We used to have an engineer here that was a major audiophile, in fact he owns his own recording studio and is extremely successful in our area. Before he left, he calibrated all of our audio equiptment, including our main audio board used for newscasts. I'm no audio wizard, but I studied under him and learned a ton of stuff that I currently use now....Jump to present....

We have a new audio operator who knows very little about audio and proper mix levels. I taught him the way I knew how, but other people have told him "Their way" and now he is extremely confused. We use Sony WRT lavs and MDR's for canned music, and that's about it for a newscast....First assume that if there is a "standard", we are accurately calibrated to it, and remove all equiptment and objective error.

Questions..

1. I told him to set the anchor mics so the peak rides at 0db.
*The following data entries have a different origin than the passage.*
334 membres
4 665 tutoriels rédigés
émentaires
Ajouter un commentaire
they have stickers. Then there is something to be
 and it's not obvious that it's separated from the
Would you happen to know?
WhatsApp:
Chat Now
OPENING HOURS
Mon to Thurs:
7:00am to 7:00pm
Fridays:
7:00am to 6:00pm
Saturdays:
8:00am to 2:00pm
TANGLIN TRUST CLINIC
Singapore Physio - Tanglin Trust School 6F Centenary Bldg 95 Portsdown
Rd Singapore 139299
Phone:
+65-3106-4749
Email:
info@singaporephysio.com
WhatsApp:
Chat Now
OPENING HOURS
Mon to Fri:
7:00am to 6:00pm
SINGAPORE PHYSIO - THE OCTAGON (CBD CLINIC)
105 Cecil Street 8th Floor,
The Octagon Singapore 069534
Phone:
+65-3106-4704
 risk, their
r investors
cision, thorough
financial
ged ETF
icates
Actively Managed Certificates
Other people have been telling him the average should be at 0db. Who is right? It is my understanding that levels above 0db usually indicate one form or another of distortion.....An occasional meter in the red is not a bad thing, but they should never be in the red 50% of the time as saying "0db average" would indicate....

2. Submaster A is used for mics and is much hotter than the Master output. He has been using Submaster A to set his mic level, however, the Master out suffers greatly since it is set considerably lower than the Submaster Vu. How should this situation be treated?? A Submaster or Master adjustment? What about when you add another submaster for instance, (Sub B) a music bed?

Thanks for your time and answers. I greatly appreciate it.

Cleff....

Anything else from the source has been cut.